Records for this exercise:
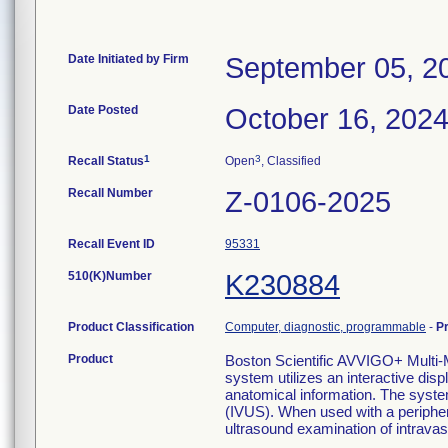
Date Initiated by Firm
September 05, 2
Date Posted
October 16, 202
1
3
Recall Status
Open
, Classified
Recall Number
Z-0106-2025
Recall Event ID
95331
510(K)Number
K230884
Product Classification
Computer, diagnostic, programmable
-
P
Product
Boston Scientific AVVIGO+ Mul
system utilizes an interactive disp
anatomical information. The syste
(IVUS). When used with a periphera
ultrasound examination of intravas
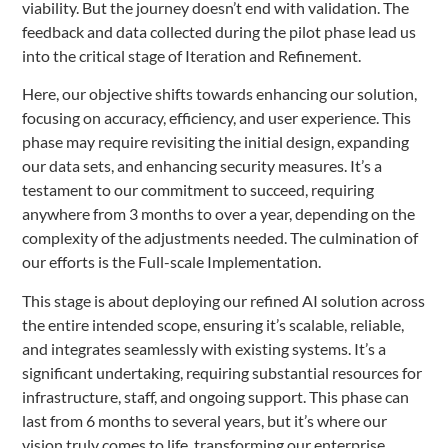
viability. But the journey doesn’t end with validation. The
feedback and data collected during the pilot phase lead us
into the critical stage of Iteration and Refinement.
Here, our objective shifts towards enhancing our solution,
focusing on accuracy, efficiency, and user experience. This
phase may require revisiting the initial design, expanding
our data sets, and enhancing security measures. It’s a
testament to our commitment to succeed, requiring
anywhere from 3 months to over a year, depending on the
complexity of the adjustments needed. The culmination of
our efforts is the Full-scale Implementation.
This stage is about deploying our refined AI solution across
the entire intended scope, ensuring it’s scalable, reliable,
and integrates seamlessly with existing systems. It’s a
significant undertaking, requiring substantial resources for
infrastructure, staff, and ongoing support. This phase can
last from 6 months to several years, but it’s where our
vision truly comes to life, transforming our enterprise.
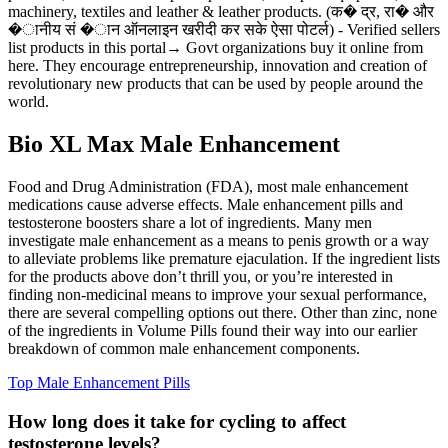
machinery, textiles and leather & leather products. (क� द्र, रा� और
�ानीय सं �ान ऑनलाइन खरीदी कर सके ऐसा पोटर्ल) - Verified sellers
list products in this portal→ Govt organizations buy it online from
here. They encourage entrepreneurship, innovation and creation of
revolutionary new products that can be used by people around the
world.
Bio XL Max Male Enhancement
Food and Drug Administration (FDA), most male enhancement
medications cause adverse effects. Male enhancement pills and
testosterone boosters share a lot of ingredients. Many men
investigate male enhancement as a means to penis growth or a way
to alleviate problems like premature ejaculation. If the ingredient lists
for the products above don’t thrill you, or you’re interested in
finding non-medicinal means to improve your sexual performance,
there are several compelling options out there. Other than zinc, none
of the ingredients in Volume Pills found their way into our earlier
breakdown of common male enhancement components.
Top Male Enhancement Pills
How long does it take for cycling to affect
testosterone levels?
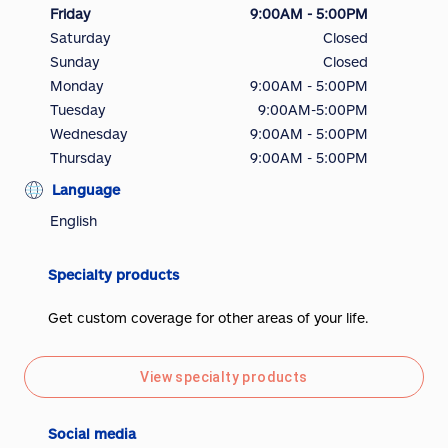
Friday
9:00AM - 5:00PM
Saturday
Closed
Sunday
Closed
Monday
9:00AM - 5:00PM
Tuesday
9:00AM-5:00PM
Wednesday
9:00AM - 5:00PM
Thursday
9:00AM - 5:00PM
Language
English
Specialty products
Get custom coverage for other areas of your life.
View specialty products
Social media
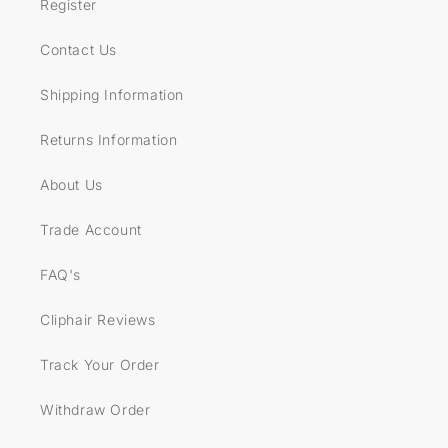
Register
Contact Us
Shipping Information
Returns Information
About Us
Trade Account
FAQ's
Cliphair Reviews
Track Your Order
Withdraw Order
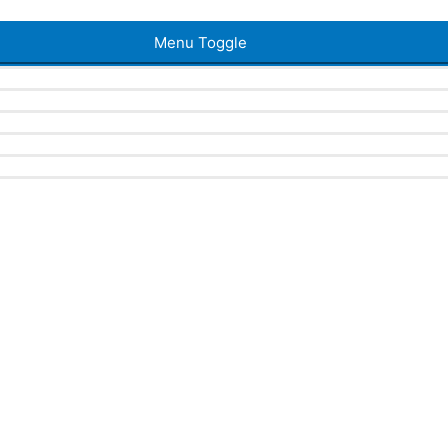
Menu Toggle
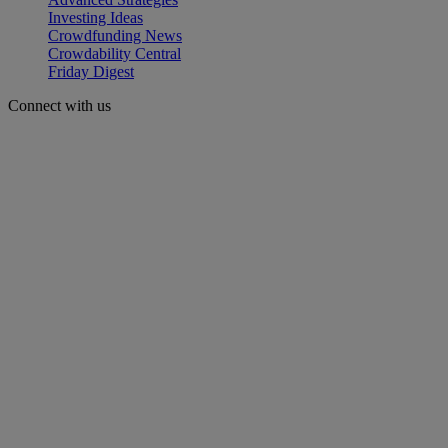
Investing Ideas
Crowdfunding News
Crowdability Central
Friday Digest
Connect with us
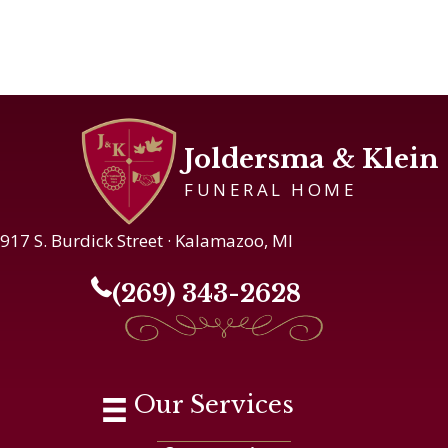
Joldersma & Klein
FUNERAL HOME
917 S. Burdick Street · Kalamazoo, MI
(269) 343-2628
Our Services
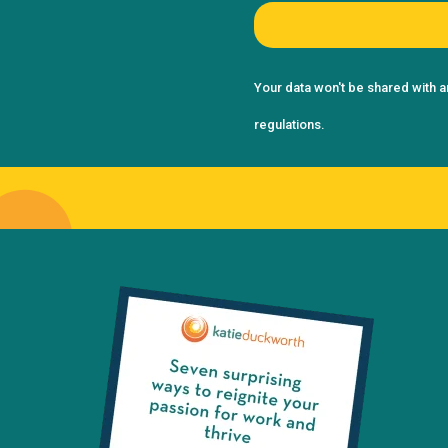
Your data won't be shared with a
regulations.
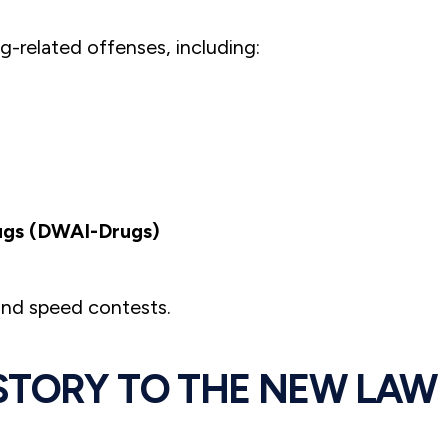
g-related offenses, including:
rugs (DWAI-Drugs)
 and speed contests.
STORY TO THE NEW LAW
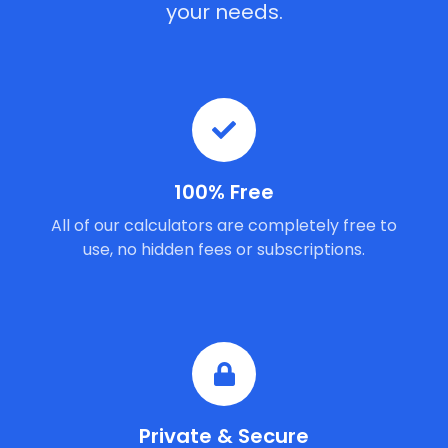
your needs.
100% Free
All of our calculators are completely free to
use, no hidden fees or subscriptions.
Private & Secure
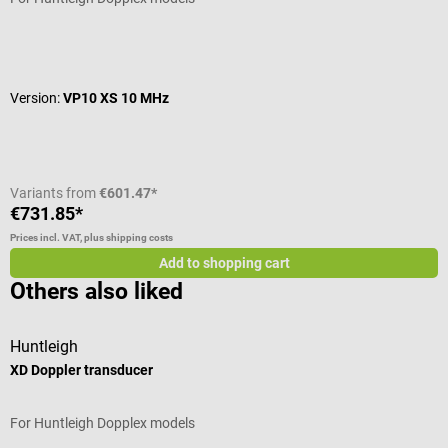
Average rating of 5 out of 5 stars
Version:
VP10 XS 10 MHz
Variants from
€601.47*
€731.85*
Prices incl. VAT, plus shipping costs
Add to shopping cart
Others also liked
Huntleigh
P
XD Doppler transducer
A
For Huntleigh Dopplex models
W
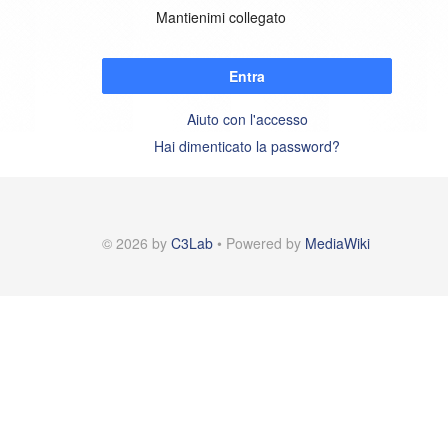
Mantienimi collegato
Entra
Aiuto con l'accesso
Hai dimenticato la password?
© 2026 by
C3Lab
• Powered by
MediaWiki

Your assignment:
Word for word and without pictures, please write out only the lines from the start of the entries through the line containing "our efforts is the Full-scale Implementation.", both included.

Problem solution:
Date Initiated by Firm
September 05, 2
Date Posted
October 16, 202
1
3
Recall Status
Open
, Classified
Recall Number
Z-0106-2025
Recall Event ID
95331
510(K)Number
K230884
Product Classification
Computer, diagnostic, programmable
-
P
Product
Boston Scientific AVVIGO+ Mul
system utilizes an interactive disp
anatomical information. The syste
(IVUS). When used with a periphera
ultrasound examination of intravas
viability. But the journey doesn’t end with validation. The
feedback and data collected during the pilot phase lead us
into the critical stage of Iteration and Refinement.
Here, our objective shifts towards enhancing our solution,
focusing on accuracy, efficiency, and user experience. This
phase may require revisiting the initial design, expanding
our data sets, and enhancing security measures. It’s a
testament to our commitment to succeed, requiring
anywhere from 3 months to over a year, depending on the
complexity of the adjustments needed. The culmination of
our efforts is the Full-scale Implementation.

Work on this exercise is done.